[GIVEN DATA]:
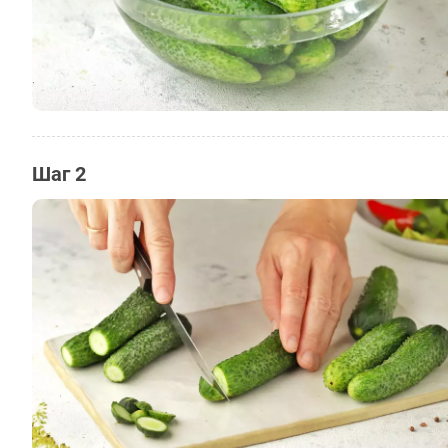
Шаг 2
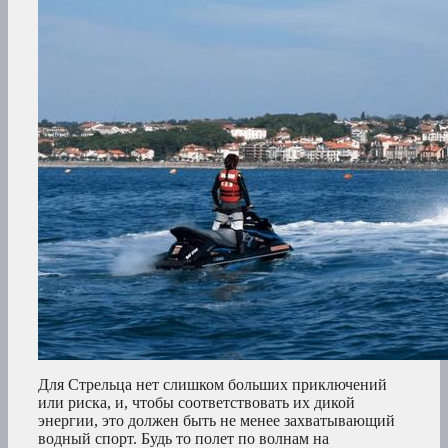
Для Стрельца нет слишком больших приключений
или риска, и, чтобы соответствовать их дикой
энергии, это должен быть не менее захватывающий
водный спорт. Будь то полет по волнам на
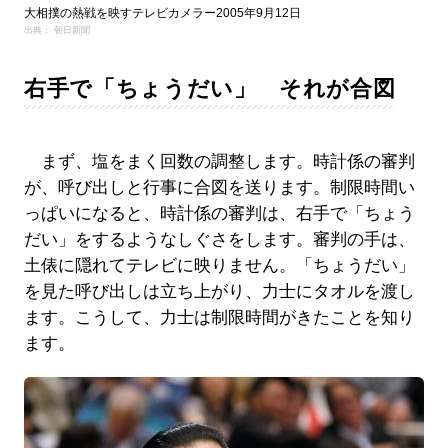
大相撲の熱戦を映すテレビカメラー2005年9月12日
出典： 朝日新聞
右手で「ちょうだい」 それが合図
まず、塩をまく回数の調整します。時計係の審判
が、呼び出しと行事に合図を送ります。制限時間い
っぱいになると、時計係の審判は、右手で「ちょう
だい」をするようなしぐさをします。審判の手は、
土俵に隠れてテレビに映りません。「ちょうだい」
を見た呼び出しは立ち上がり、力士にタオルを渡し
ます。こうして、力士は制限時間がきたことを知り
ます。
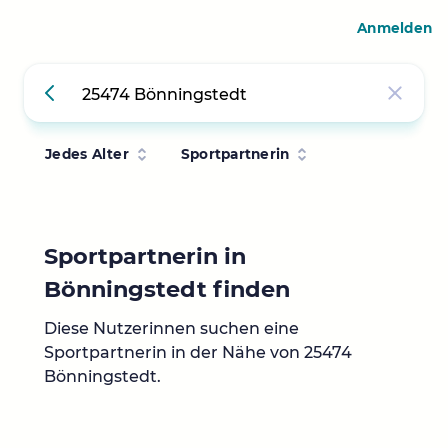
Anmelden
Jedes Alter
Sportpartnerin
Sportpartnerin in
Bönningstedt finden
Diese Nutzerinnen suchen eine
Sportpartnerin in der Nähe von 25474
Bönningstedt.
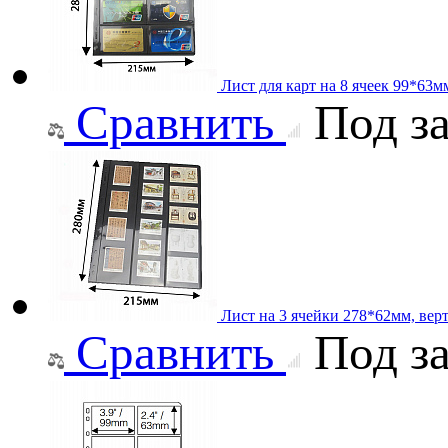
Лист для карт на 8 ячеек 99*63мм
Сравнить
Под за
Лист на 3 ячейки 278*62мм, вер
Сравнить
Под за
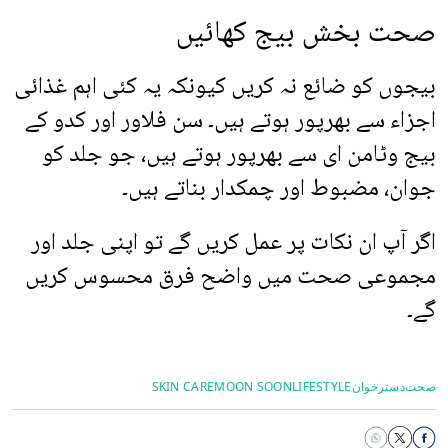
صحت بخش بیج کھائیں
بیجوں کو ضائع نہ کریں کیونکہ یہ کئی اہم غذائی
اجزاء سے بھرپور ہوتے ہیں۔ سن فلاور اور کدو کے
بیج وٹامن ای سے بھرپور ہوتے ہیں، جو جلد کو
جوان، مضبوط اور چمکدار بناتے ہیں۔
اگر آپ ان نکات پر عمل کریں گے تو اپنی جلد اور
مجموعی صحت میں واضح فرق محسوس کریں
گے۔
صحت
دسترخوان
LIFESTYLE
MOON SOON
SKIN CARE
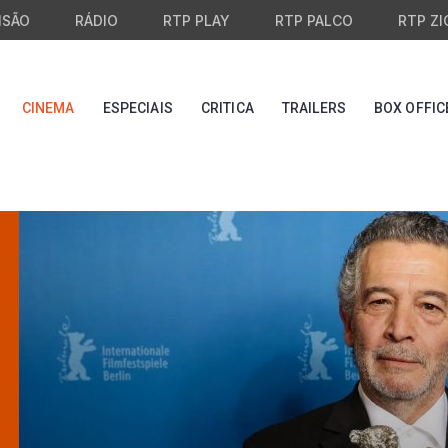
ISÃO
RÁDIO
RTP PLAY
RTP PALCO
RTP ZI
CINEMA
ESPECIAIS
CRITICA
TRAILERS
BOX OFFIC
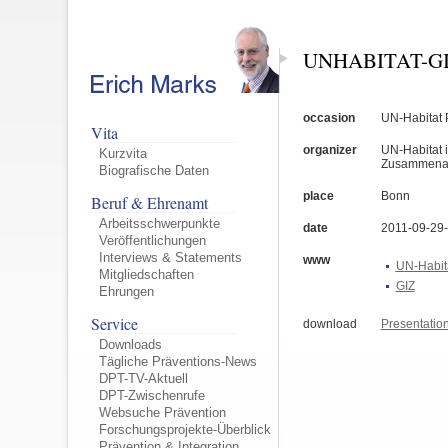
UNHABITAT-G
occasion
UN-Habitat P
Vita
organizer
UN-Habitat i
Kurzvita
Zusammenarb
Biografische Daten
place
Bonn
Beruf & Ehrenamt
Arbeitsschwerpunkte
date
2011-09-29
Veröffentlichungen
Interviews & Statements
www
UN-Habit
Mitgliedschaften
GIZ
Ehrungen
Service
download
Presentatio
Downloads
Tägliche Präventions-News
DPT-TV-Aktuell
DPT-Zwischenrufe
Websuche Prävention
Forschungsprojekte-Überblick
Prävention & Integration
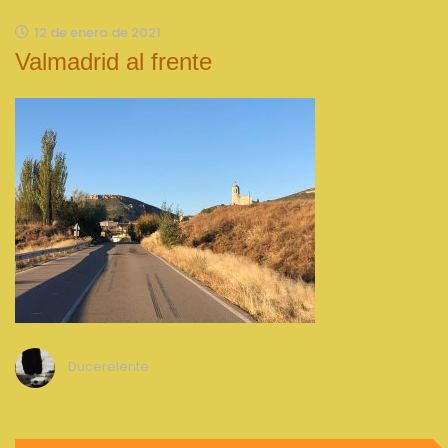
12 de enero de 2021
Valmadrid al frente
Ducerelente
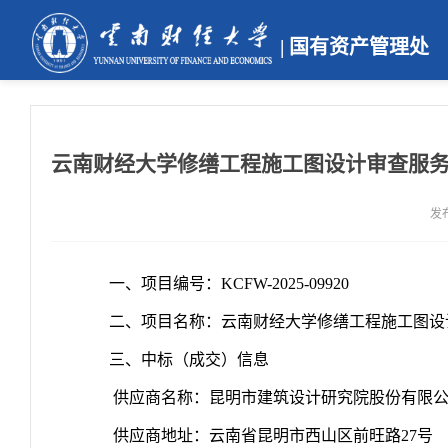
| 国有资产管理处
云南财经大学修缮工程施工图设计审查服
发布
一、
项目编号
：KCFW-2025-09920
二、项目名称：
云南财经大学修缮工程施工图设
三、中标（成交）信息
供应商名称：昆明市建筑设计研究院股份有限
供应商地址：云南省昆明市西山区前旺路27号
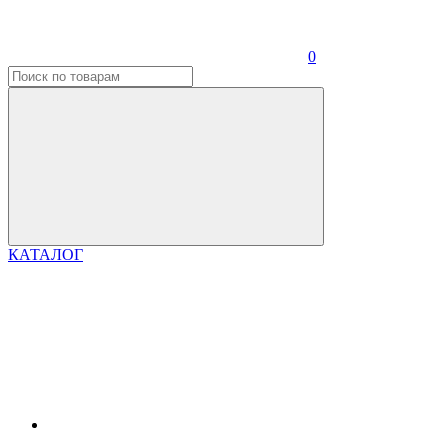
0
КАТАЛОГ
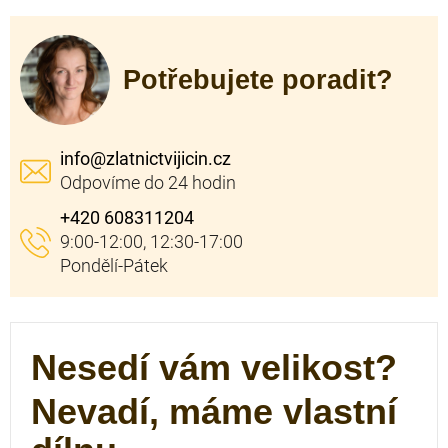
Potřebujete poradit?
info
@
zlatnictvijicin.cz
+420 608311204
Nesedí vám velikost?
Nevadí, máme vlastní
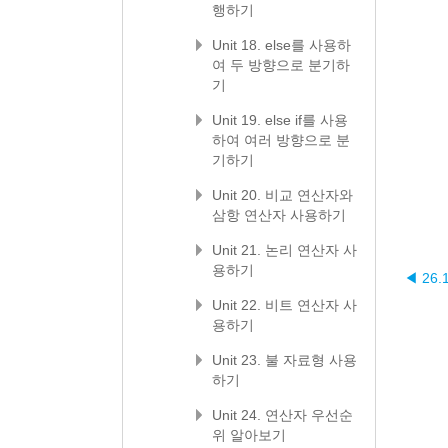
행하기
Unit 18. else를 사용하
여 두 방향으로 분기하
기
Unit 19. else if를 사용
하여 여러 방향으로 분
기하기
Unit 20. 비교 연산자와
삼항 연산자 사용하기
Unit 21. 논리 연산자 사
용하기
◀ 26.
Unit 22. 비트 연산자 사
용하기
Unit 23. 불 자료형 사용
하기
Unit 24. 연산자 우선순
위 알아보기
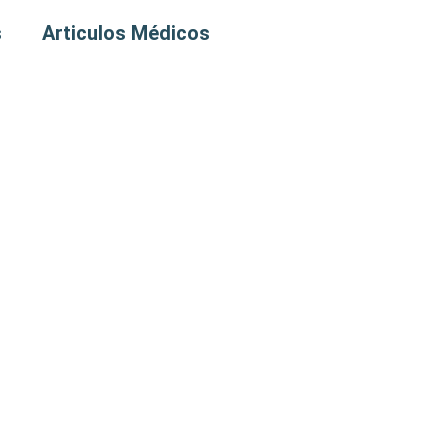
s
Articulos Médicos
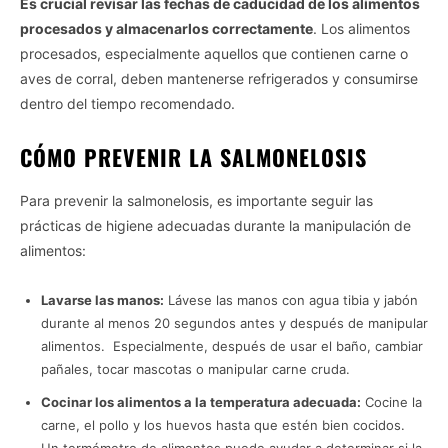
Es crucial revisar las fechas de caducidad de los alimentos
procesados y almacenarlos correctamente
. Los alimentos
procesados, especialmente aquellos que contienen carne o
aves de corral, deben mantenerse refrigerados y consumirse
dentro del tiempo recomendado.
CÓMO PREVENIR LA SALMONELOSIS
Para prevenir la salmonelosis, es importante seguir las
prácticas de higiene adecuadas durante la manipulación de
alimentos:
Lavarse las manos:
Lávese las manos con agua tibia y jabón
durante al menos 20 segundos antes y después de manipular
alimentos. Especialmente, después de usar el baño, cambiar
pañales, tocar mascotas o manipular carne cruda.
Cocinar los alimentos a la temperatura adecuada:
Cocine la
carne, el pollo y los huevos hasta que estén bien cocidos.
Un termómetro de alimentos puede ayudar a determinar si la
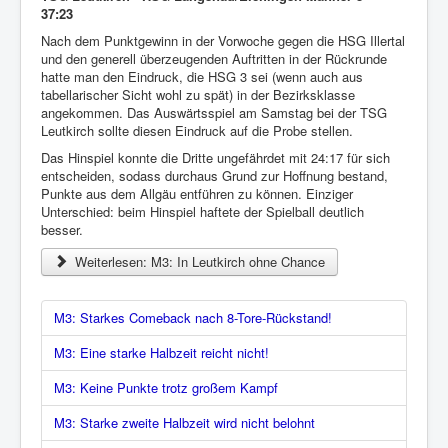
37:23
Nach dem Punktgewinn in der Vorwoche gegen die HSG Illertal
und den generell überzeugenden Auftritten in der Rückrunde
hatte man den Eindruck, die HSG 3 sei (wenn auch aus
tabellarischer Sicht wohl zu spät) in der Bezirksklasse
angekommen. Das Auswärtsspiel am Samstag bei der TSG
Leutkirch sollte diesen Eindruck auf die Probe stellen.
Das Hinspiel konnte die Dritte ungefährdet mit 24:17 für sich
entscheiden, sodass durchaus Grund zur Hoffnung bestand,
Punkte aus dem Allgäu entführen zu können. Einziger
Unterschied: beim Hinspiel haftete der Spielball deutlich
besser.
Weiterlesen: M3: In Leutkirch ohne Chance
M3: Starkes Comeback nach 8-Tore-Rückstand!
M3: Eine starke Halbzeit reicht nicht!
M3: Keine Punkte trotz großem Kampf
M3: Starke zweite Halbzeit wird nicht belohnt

[WHAT YOU WILL DO]:
The expected response is every entry above, repeated exactly, pictures removed.

[RESPONSE TO THIS TASK]:
Шаг 2
Для Стрельца нет слишком больших приключений
или риска, и, чтобы соответствовать их дикой
энергии, это должен быть не менее захватывающий
водный спорт. Будь то полет по волнам на
大相撲の熱戦を映すテレビカメラー2005年9月12日
出典： 朝日新聞
右手で「ちょうだい」 それが合図
まず、塩をまく回数の調整します。時計係の審判
が、呼び出しと行事に合図を送ります。制限時間い
っぱいになると、時計係の審判は、右手で「ちょう
だい」をするようなしぐさをします。審判の手は、
土俵に隠れてテレビに映りません。「ちょうだい」
を見た呼び出しは立ち上がり、力士にタオルを渡し
ます。こうして、力士は制限時間がきたことを知り
ます。
Anmelden
Jedes Alter
Sportpartnerin
Sportpartnerin in
Bönningstedt finden
Diese Nutzerinnen suchen eine
Sportpartnerin in der Nähe von 25474
Bönningstedt.
Лист для карт на 8 ячеек 99*63мм
Сравнить
Под за
Лист на 3 ячейки 278*62мм, вер
Сравнить
Под за
صحت بخش بیج کھائیں
بیجوں کو ضائع نہ کریں کیونکہ یہ کئی اہم غذائی
اجزاء سے بھرپور ہوتے ہیں۔ سن فلاور اور کدو کے
بیج وٹامن ای سے بھرپور ہوتے ہیں، جو جلد کو
جوان، مضبوط اور چمکدار بناتے ہیں۔
اگر آپ ان نکات پر عمل کریں گے تو اپنی جلد اور
مجموعی صحت میں واضح فرق محسوس کریں
گے۔
صحت
دسترخوان
LIFESTYLE
MOON SOON
SKIN CARE
ISÃO
RÁDIO
RTP PLAY
RTP PALCO
RTP ZI
CINEMA
ESPECIAIS
CRITICA
TRAILERS
BOX OFFIC
UNHABITAT-G
occasion
UN-Habitat P
Vita
organizer
UN-Habitat i
Kurzvita
Zusammenarb
Biografische Daten
place
Bonn
Beruf & Ehrenamt
Arbeitsschwerpunkte
date
2011-09-29
Veröffentlichungen
Interviews & Statements
www
UN-Habit
Mitgliedschaften
GIZ
Ehrungen
Service
download
Presentatio
Downloads
Tägliche Präventions-News
DPT-TV-Aktuell
DPT-Zwischenrufe
Websuche Prävention
Forschungsprojekte-Überblick
Prävention & Integration
12 de enero de 2021
Valmadrid al frente
Ducerelente
| 国有资产管理处
云南财经大学修缮工程施工图设计审查服
发布
一、
项目编号
：KCFW-2025-09920
二、项目名称：
云南财经大学修缮工程施工图设
三、中标（成交）信息
供应商名称：昆明市建筑设计研究院股份有限
供应商地址：云南省昆明市西山区前旺路27号
0
КАТАЛОГ
Potřebujete poradit?
info
@
zlatnictvijicin.cz
+420 608311204
Nesedí vám velikost?
Nevadí, máme vlastní
행하기
Unit 18. else를 사용하
여 두 방향으로 분기하
기
Unit 19. else if를 사용
하여 여러 방향으로 분
기하기
Unit 20. 비교 연산자와
삼항 연산자 사용하기
Unit 21. 논리 연산자 사
용하기
◀ 26.
Unit 22. 비트 연산자 사
용하기
Unit 23. 불 자료형 사용
하기
Unit 24. 연산자 우선순
위 알아보기
s
Articulos Médicos
Es crucial revisar las fechas de caducidad de los alimentos
procesados y almacenarlos correctamente
. Los alimentos
procesados, especialmente aquellos que contienen carne o
aves de corral, deben mantenerse refrigerados y consumirse
dentro del tiempo recomendado.
CÓMO PREVENIR LA SALMONELOSIS
Para prevenir la salmonelosis, es importante seguir las
prácticas de higiene adecuadas durante la manipulación de
alimentos:
Lavarse las manos:
Lávese las manos con agua tibia y jabón
durante al menos 20 segundos antes y después de manipular
alimentos. Especialmente, después de usar el baño, cambiar
pañales, tocar mascotas o manipular carne cruda.
Cocinar los alimentos a la temperatura adecuada:
Cocine la
carne, el pollo y los huevos hasta que estén bien cocidos.
Un termómetro de alimentos puede ayudar a determinar si la
37:23
Nach dem Punktgewinn in der Vorwoche gegen die HSG Illertal
und den generell überzeugenden Auftritten in der Rückrunde
hatte man den Eindruck, die HSG 3 sei (wenn auch aus
tabellarischer Sicht wohl zu spät) in der Bezirksklasse
angekommen. Das Auswärtsspiel am Samstag bei der TSG
Leutkirch sollte diesen Eindruck auf die Probe stellen.
Das Hinspiel konnte die Dritte ungefährdet mit 24:17 für sich
entscheiden, sodass durchaus Grund zur Hoffnung bestand,
Punkte aus dem Allgäu entführen zu können. Einziger
Unterschied: beim Hinspiel haftete der Spielball deutlich
besser.
Weiterlesen: M3: In Leutkirch ohne Chance
M3: Starkes Comeback nach 8-Tore-Rückstand!
M3: Eine starke Halbzeit reicht nicht!
M3: Keine Punkte trotz großem Kampf
M3: Starke zweite Halbzeit wird nicht belohnt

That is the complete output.